N. Merghany, W. Ibrahim, S. Nasr (Cairo, Egypt)

Meeting: 2019 International Congress

Abstract Number: 728

Keywords: Dysphagia, Magnetic resonance imaging(MRI), Positron emission tomography(PET)

Session Information

Date: Monday, September 23, 2019

Session Title: Other

Session Time: 1:45pm-3:15pm

Location: Agora 2 West, Level 2

Objective: Here we report a rare case of tongue carcinoma presenting by abnormal movements in the tongue in form of myokymia, and Earache.
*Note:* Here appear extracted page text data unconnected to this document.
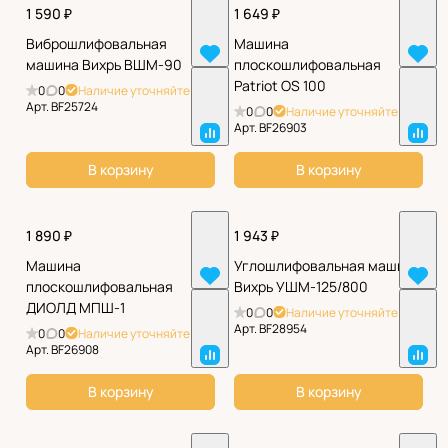
1 590 ₽
1 649 ₽
Виброшлифовальная
Машина
машина Вихрь ВШМ-90
плоскошлифовальная
Patriot OS 100
0
0
Наличие уточняйте
Арт.
BF25724
0
0
Наличие уточняйте
Арт.
BF26903
В корзину
В корзину
1 890 ₽
1 943 ₽
Машина
Углошлифовальная машина
плоскошлифовальная
Вихрь УШМ-125/800
ДИОЛД МПШ-1
0
0
Наличие уточняйте
Арт.
BF28954
0
0
Наличие уточняйте
Арт.
BF26908
В корзину
В корзину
Background: Fasciculations can be defined as visible, fast, fine, spontaneous and intermittent contractions of muscle fibers. Tongue fasciculation/myokymia finding in a neurological examination is of concern, given its close relationship with amyotrophic lateral sclerosis; its incorrect to associate fasciculations directly to the injury of fore tip of the spinal cord, because the skeletal pathophysiological involvement can be quite broad. REVIEW OF LITERATURE: Table 1 shows Overview of Tongue fasciculation/Myokymia and local Tongue pathology studies in the literature.

Method: case report

Results: A 49 years old male started to complain of gradual change in character of voice, difficulty in speech and swallowing over the last 4 months with weight loss. Preceded 8 months ago by bilateral earache; ENT examination revealed no local problems. Neurological examination revealed “hot potato” voice, slurred speech, and diffuse tongue fasciculation + atrophy. Another sign was invasion of the frenulum “tongue tie” [Figure 1]. Electromyography and nerve conduction –> minimal decremental response, and patchy myopathy. Post contrast MRI brain –> normal.  Post contrast pan-CT –> picture suggestive of metastatic pulmonary nodules. PET scan [Figure 2] –> hypermetabolic soft tissue lesion in the floor of the mouth + secondary hyper metabolic pulmonary, and lymph nodal metastatic deposits.  Pathology diagnosis –> adenocarcinoma of minor salivary glands. The patient is now treated with radiotherapy as a palliative treatment and is later scheduled for chemotherapy.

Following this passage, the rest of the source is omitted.